En effet, il ne faut pas oublier que les intérêts de la région sont interconnectés et que la question du Sahara ne concerne pas seulement le Maroc, mais aussi l’Algérie, la Mauritanie et l’Espagne, qui ont toutes des frontières terrestres ou maritimes avec la région, sans compter l’Europe, proche de nous.

- Certains observateurs affirment que le polisario s’est complètement discrédité avec cette attaque. Pensez-vous que certains pays européens, comme la France, pourraient exploiter cet incident pour reconnaître la marocanité du Sahara ?

- Malheureusement, les positions des pays ne sont pas liées à des idéaux et ne sont pas déterminées par la noirceur du visage ou par de mauvais comportements ; sinon Israël serait le premier à être condamné.

La France ayant des relations avec le Maroc et l’Algérie, les positions sont avant tout liées à des intérêts économiques commerciaux.

Cela-dit, il faut préciser que la position annoncée par l’intermédiaire de son représentant permanent au Conseil de sécurité lors de la session du Conseil de sécurité a évolué, et qu’elle n’est plus très loin de la reconnaissance de la marocanité du Sahara.

L’ambassadeur français a en effet souligné que le soutien de la France à l’autonomie est historique, car la plus ancienne. Il a même appelé à sa mise en œuvre sur le terrain, ce qui constitue selon moi de facto une reconnaissance claire de la marocanité du désert du Sahara.

- La distance entre la zone de tir et Smara est de 34 kilomètres. Est-il possible que le polisario ait bénéficié de l’aide du Hezbollah qui a fourni des missiles permettant d’atteindre cette distance ?

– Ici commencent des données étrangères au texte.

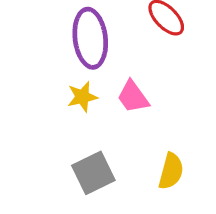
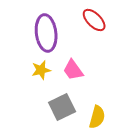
gray square: (93, 173) -> (62, 107), moved

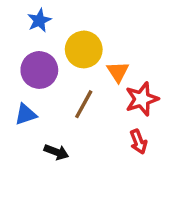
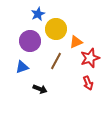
blue star: (39, 20) -> (38, 14), moved
orange triangle: (118, 72) -> (76, 42), turned 40

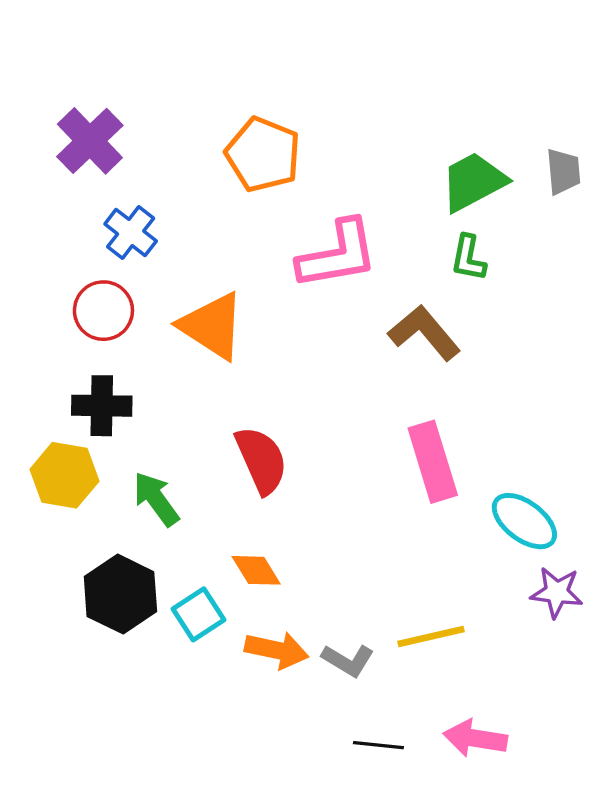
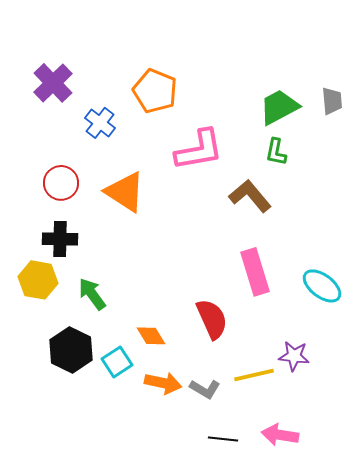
blue cross: (131, 233) -> (100, 123), moved
red semicircle: (261, 460) -> (212, 319), moved
cyan ellipse: (524, 521) -> (322, 286), moved
purple star: (557, 592) -> (294, 356), moved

- Je ne pense pas, car l’Algérie dispose de bien plus de capacités militaires que le Hezbollah. Même si l’on suppose, pour le plaisir de l’argumentation, que le Hezbollah a soutenu le front avec des missiles ou avec de l’expertise, cela semble peu probable qu’un étranger accède au camp alors même qu’un citoyen algérien ne peut entrer dans les camps sans autorisation des renseignements algériens.

- Selon vous, le Maroc va-t-il répondre militairement ?

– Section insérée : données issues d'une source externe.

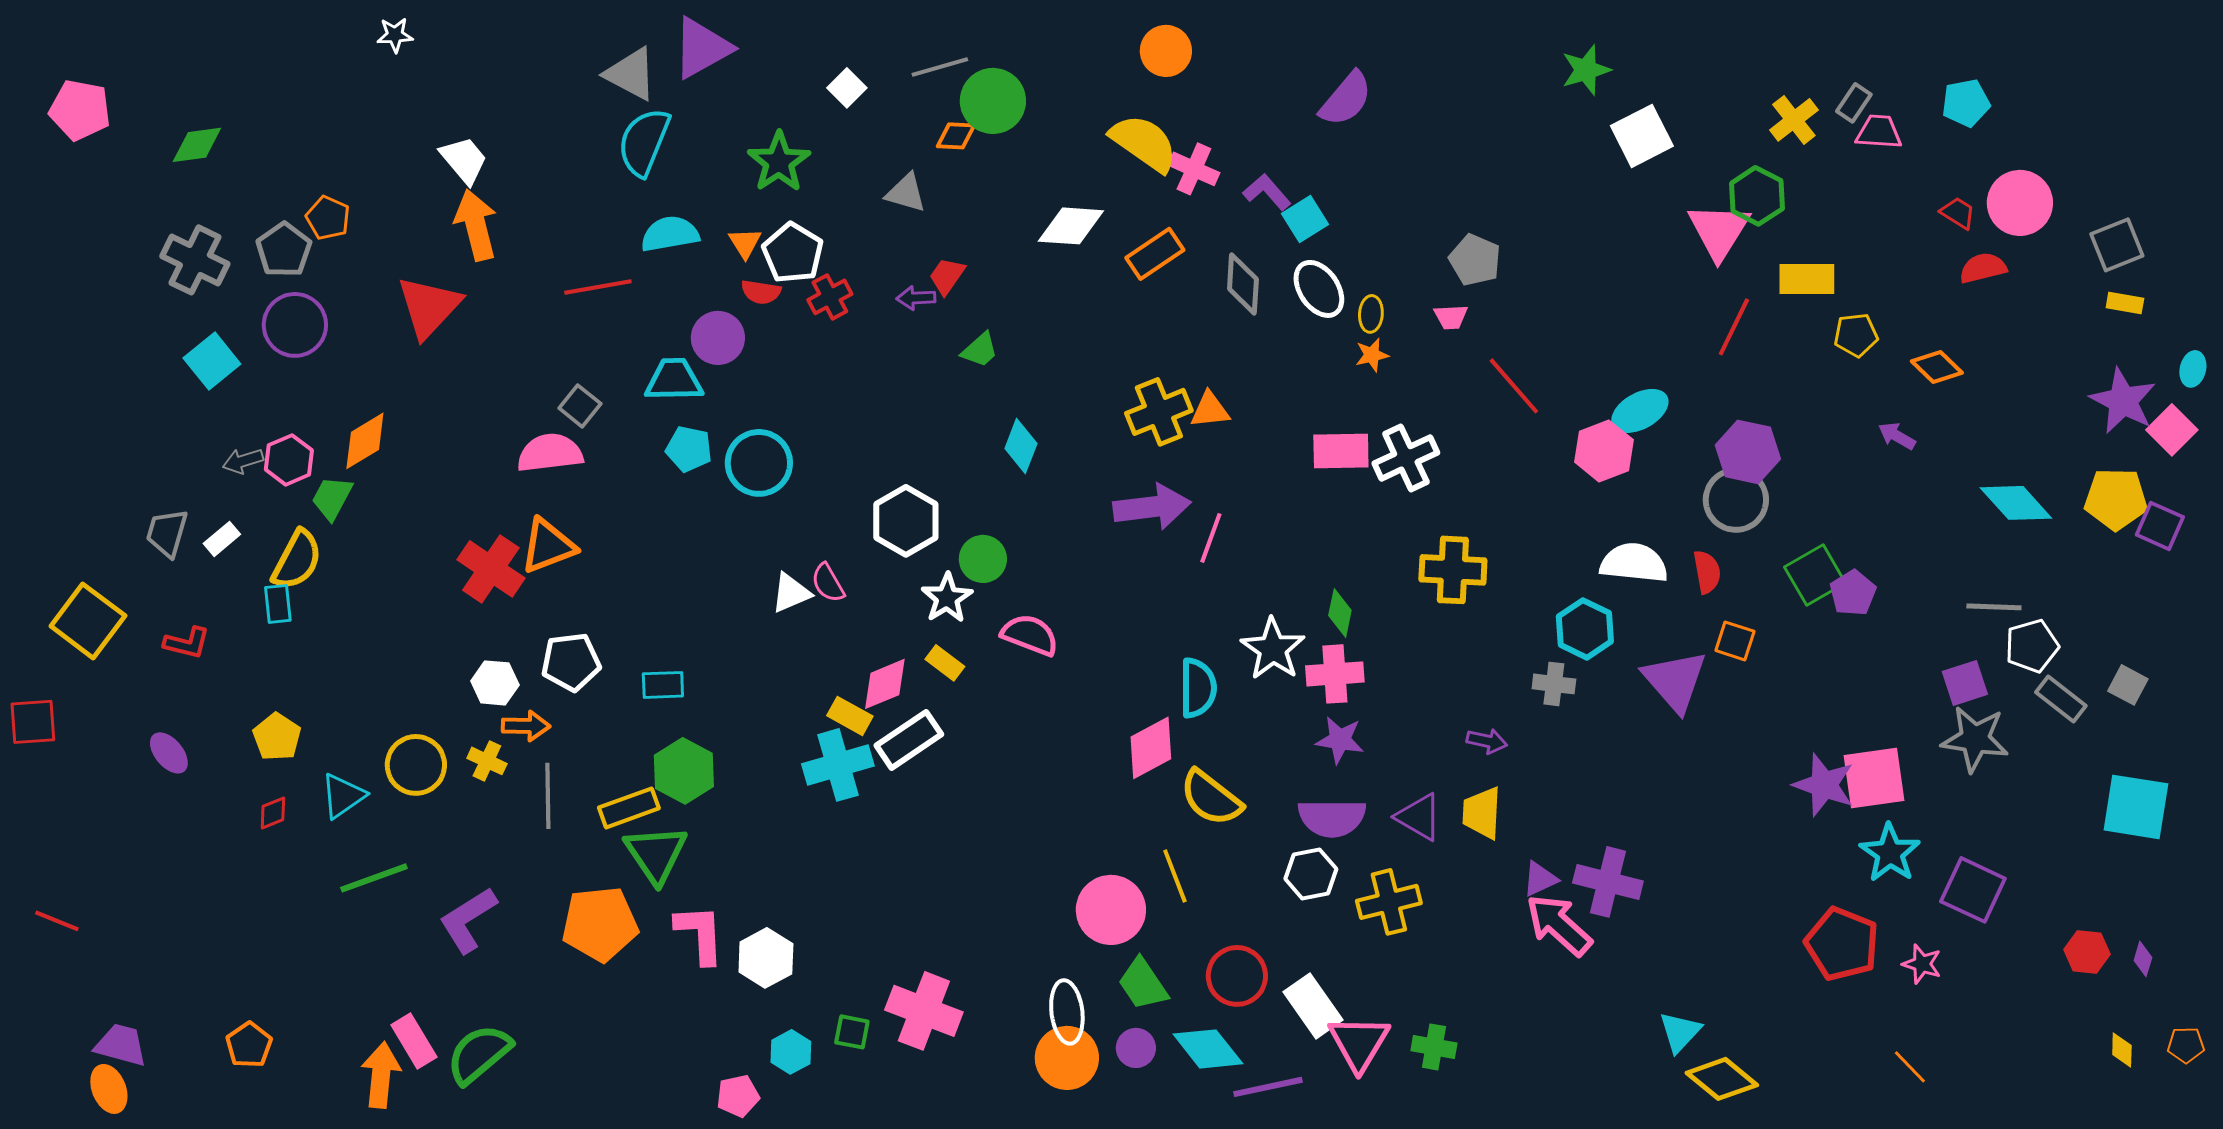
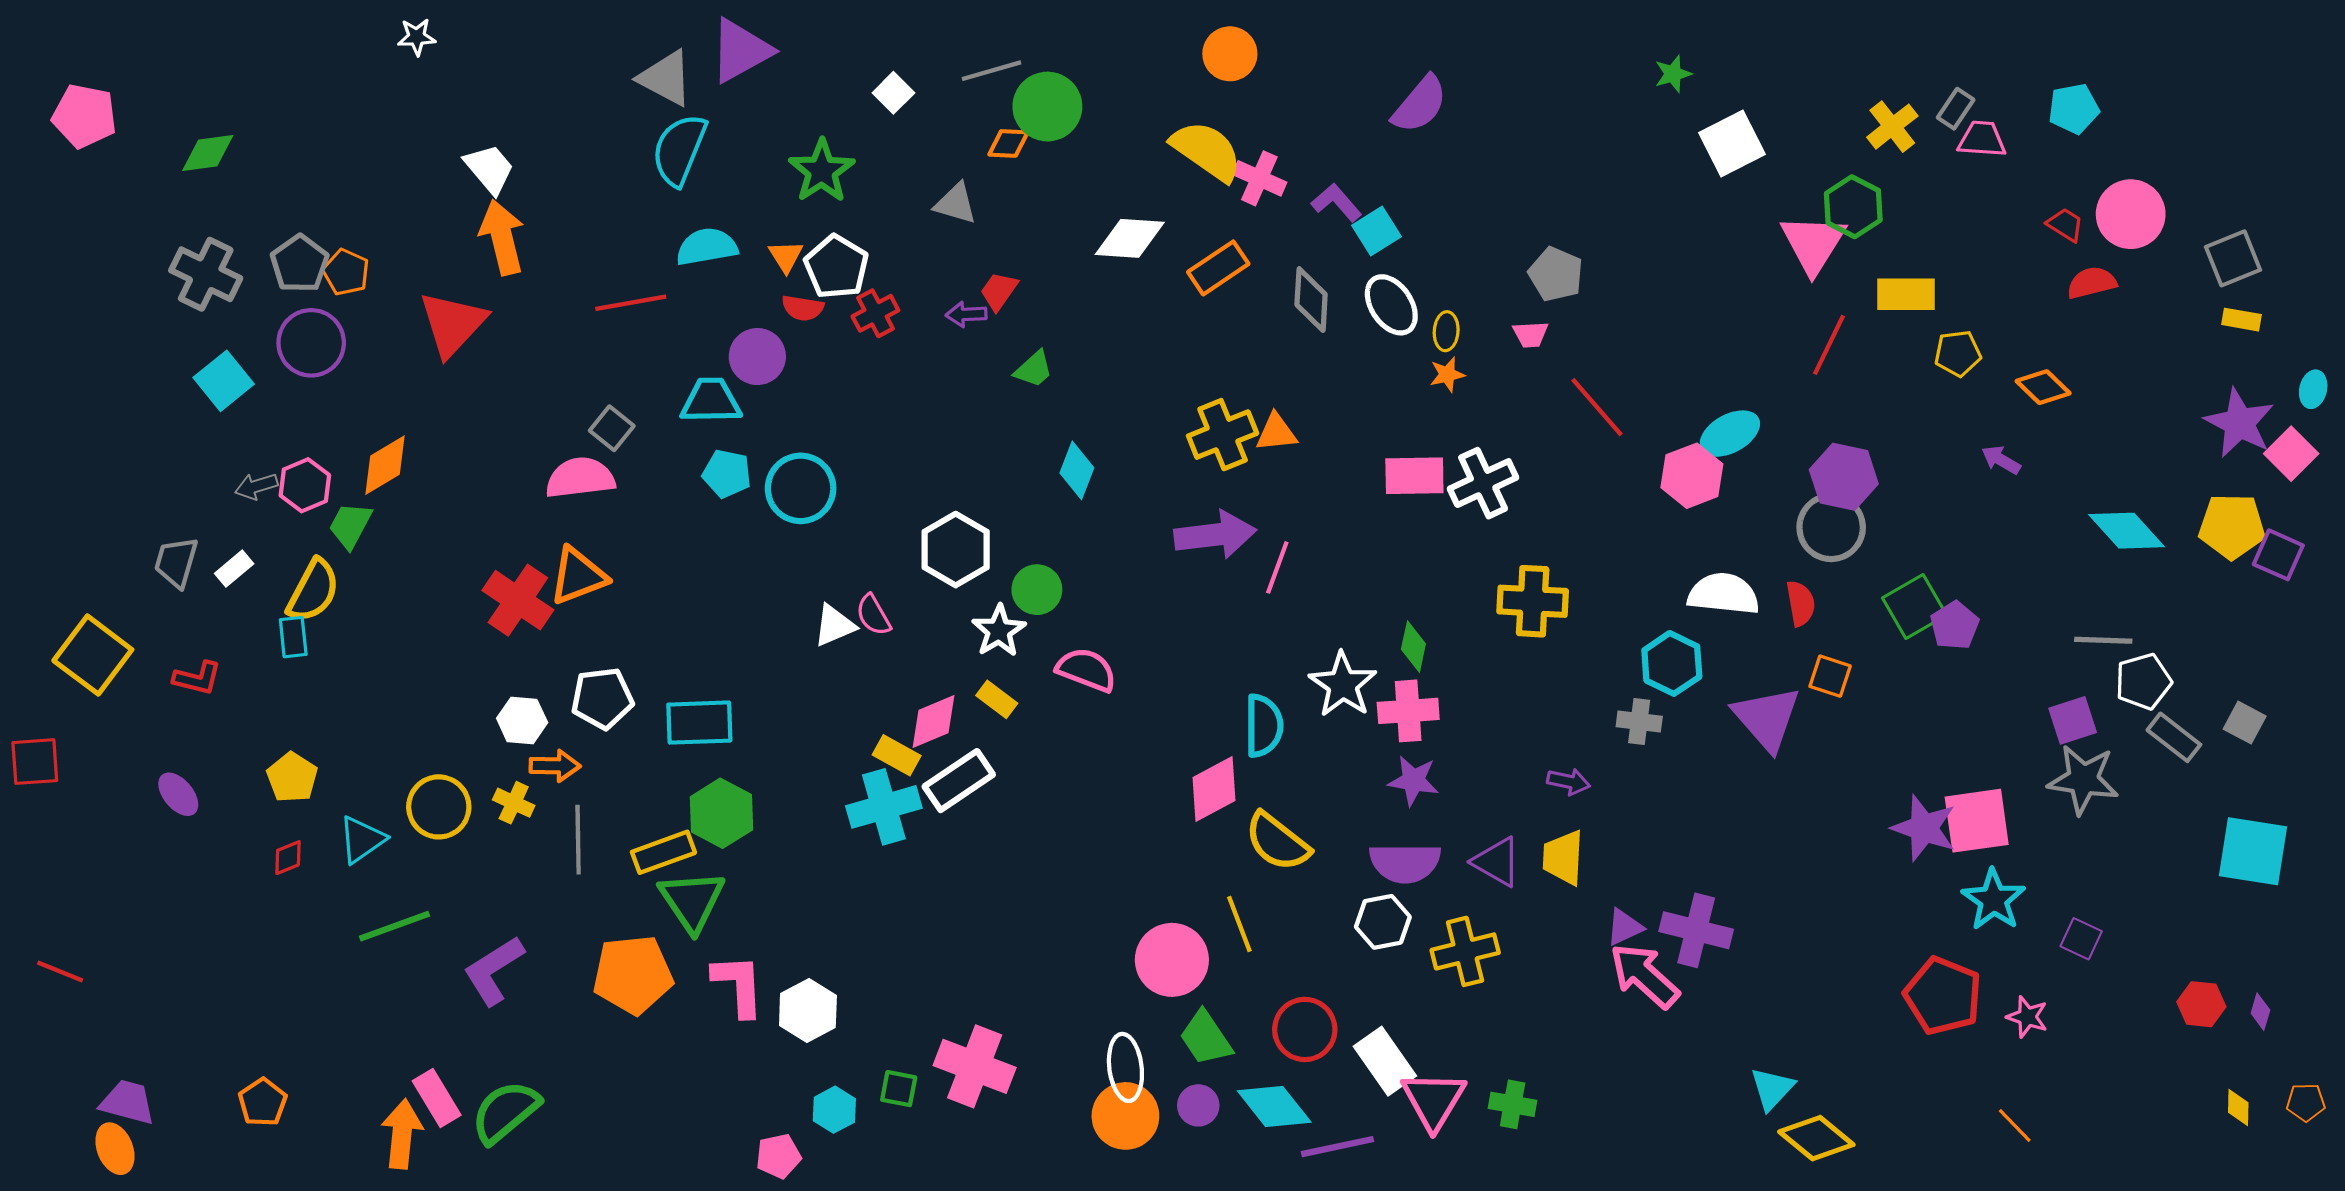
green star: (1586, 70) -> (1673, 74), size x0.7
orange pentagon: (328, 218) -> (346, 272), moved
cyan rectangle: (663, 685) -> (699, 723), size x1.5
purple square: (1973, 890) -> (2081, 939), size x0.6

- Une réponse militaire marocaine est possible mais je crois qu’elle n’est pas une priorité à l’heure actuelle. En effet, il n’y a pas de points importants à l’est de la ceinture qui puissent être ciblés.

En réalité, l’investissement politique de l’incident est plus que bénéfique au Maroc, qui a précédemment déclaré, par la voix du Roi, qu’il était attaché au cessez-le-feu et à la voie internationale, autant qu’il s’engageait à répondre à toute menace.